**Data supplied**
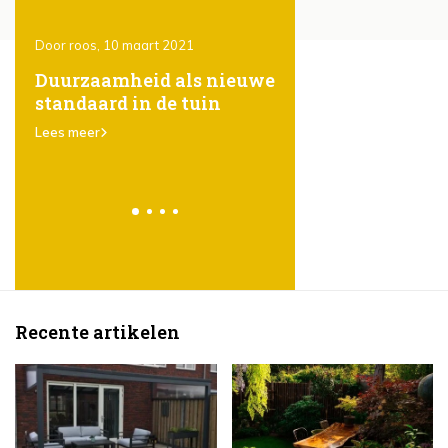
Door roos, 10 maart 2021
Door Roos, 10 maart 2021
ones
Duurzaamheid als nieuwe
Het gebruik van
standaard in de tuin
steigerhout in de t
er
karakter, eenvoud
Lees meer
veelzijdigheid
Lees meer
Recente artikelen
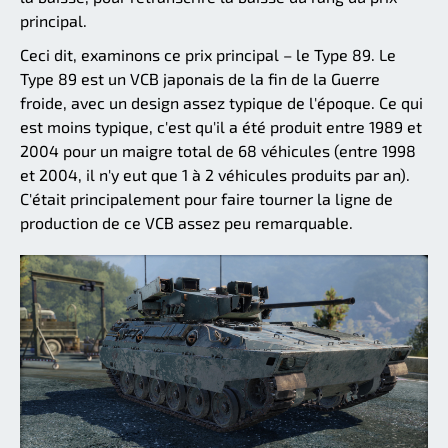
principal.
Ceci dit, examinons ce prix principal – le Type 89. Le
Type 89 est un VCB japonais de la fin de la Guerre
froide, avec un design assez typique de l'époque. Ce qui
est moins typique, c'est qu'il a été produit entre 1989 et
2004 pour un maigre total de 68 véhicules (entre 1998
et 2004, il n'y eut que 1 à 2 véhicules produits par an).
C'était principalement pour faire tourner la ligne de
production de ce VCB assez peu remarquable.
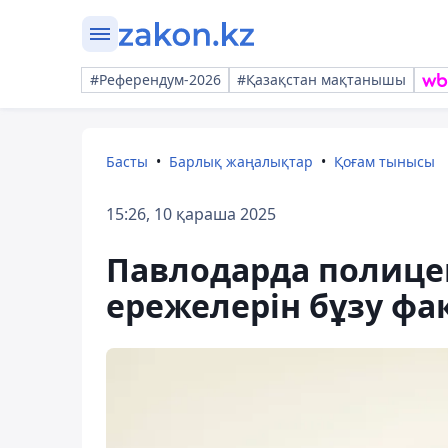
#Референдум-2026
#Қазақстан мақтанышы
Басты
Барлық жаңалықтар
Қоғам тынысы
15:26, 10 қараша 2025
Павлодарда полице
ережелерін бұзу фа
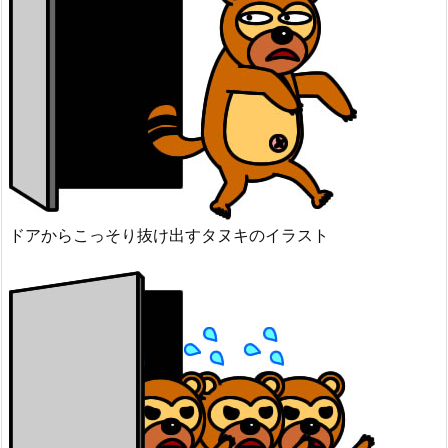
ドアからこっそり抜け出すタヌキのイラスト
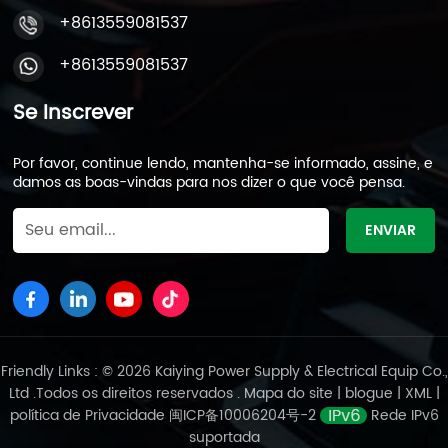
+8613559081537
+8613559081537
Se Inscrever
Por favor, continue lendo, mantenha-se informado, assine, e
damos as boas-vindas para nos dizer o que você pensa.
Friendly Links : © 2026 Kaiying Power Supply & Electrical Equip Co.,
Ltd .Todos os direitos reservados .
Mapa do site
|
blogue
|
XML
|
política de Privacidade
闽ICP备10006204号-2
Rede IPv6
suportada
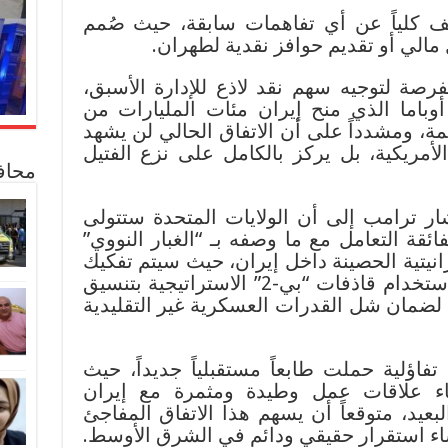
لف كلياً عن أي تفاهمات سابقة، حيث صُمم
مالي أو تقديم حوافز نقدية لطهران.
رصة لتوجيه سهم نقد لاذع للإدارة الأسبق،
 أوباما الذي منح إيران مئات المليارات من
ة، ومشدداً على أن الاتفاق الحالي لن يشهد
لأمريكية، بل يركز بالكامل على نزع الفتيل
محاف
 ترامب إلى أن الولايات المتحدة ستتولى
فائقة التعامل مع ما وصفه بـ “الغبار النووي”
نيتية الحصينة داخل إيران، حيث سيتم تفكيك
وتدمير تلك المنشآت الحيوية باستخدام قاذفات “بي-2” الاستراتيجية بتنسيق
 لضمان شل القدرات العسكرية غير التقليدية
تفاؤلية حملت طابعاً مستقبلياً جديداً، حيث
ء علاقات عمل وطيدة ومثمرة مع إيران
بعيد، متوقعاً أن يسهم هذا الاتفاق المفاجئ
ساء استقرار حقيقي ودائم في الشرق الأوسط.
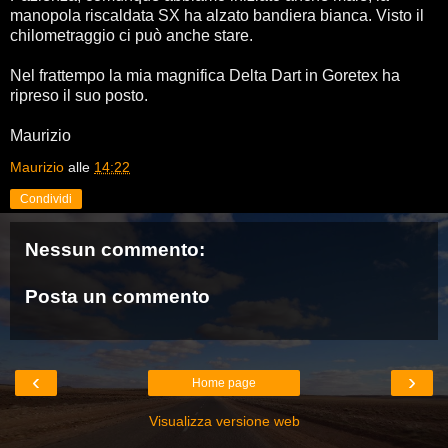
manopola riscaldata SX ha alzato bandiera bianca. Visto il
chilometraggio ci può anche stare.
Nel frattempo la mia magnifica Delta Dart in Goretex ha
ripreso il suo posto.
Maurizio
Maurizio
alle
14:22
Condividi
Nessun commento:
Posta un commento
‹
›
Home page
Visualizza versione web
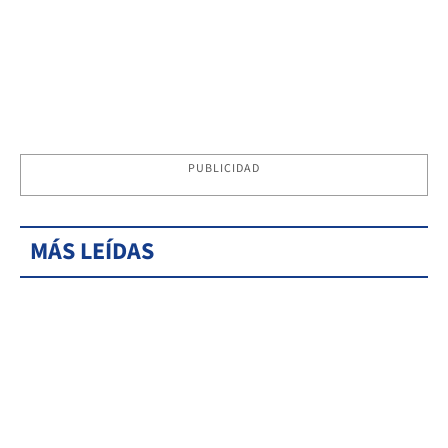
PUBLICIDAD
MÁS LEÍDAS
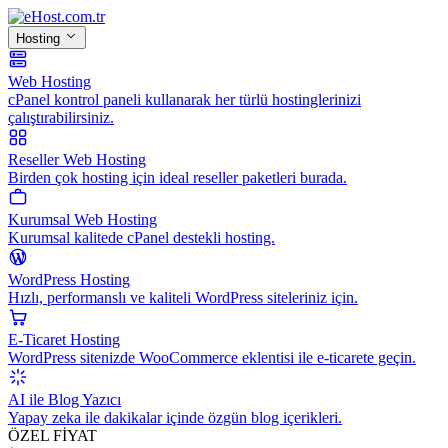
Hosting
Web Hosting
cPanel kontrol paneli kullanarak her türlü hostinglerinizi
çalıştırabilirsiniz.
Reseller Web Hosting
Birden çok hosting için ideal reseller paketleri burada.
Kurumsal Web Hosting
Kurumsal kalitede cPanel destekli hosting.
WordPress Hosting
Hızlı, performanslı ve kaliteli WordPress siteleriniz için.
E-Ticaret Hosting
WordPress sitenizde WooCommerce eklentisi ile e-ticarete geçin.
AI ile Blog Yazıcı
Yapay zeka ile dakikalar içinde özgün blog içerikleri.
ÖZEL FİYAT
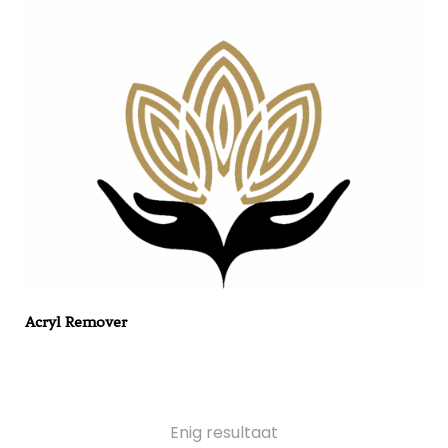
Acryl Remover
Enig resultaat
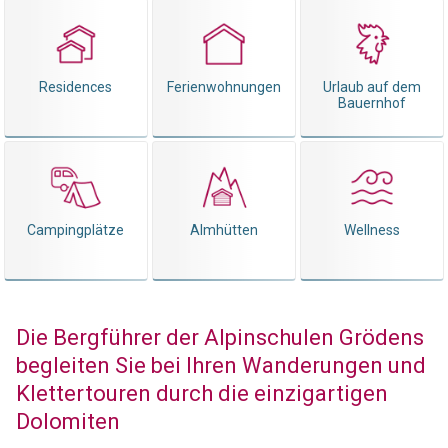
Residences
Ferienwohnungen
Urlaub auf dem
Bauernhof
Campingplätze
Almhütten
Wellness
Die Bergführer der Alpinschulen Grödens
begleiten Sie bei Ihren Wanderungen und
Klettertouren durch die einzigartigen
Dolomiten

**Task description**
For every line of the material that holds the word "entre", make a copy.

**Task answer**
est moins typique, c'est qu'il a été produit entre 1989 et
2004 pour un maigre total de 68 véhicules (entre 1998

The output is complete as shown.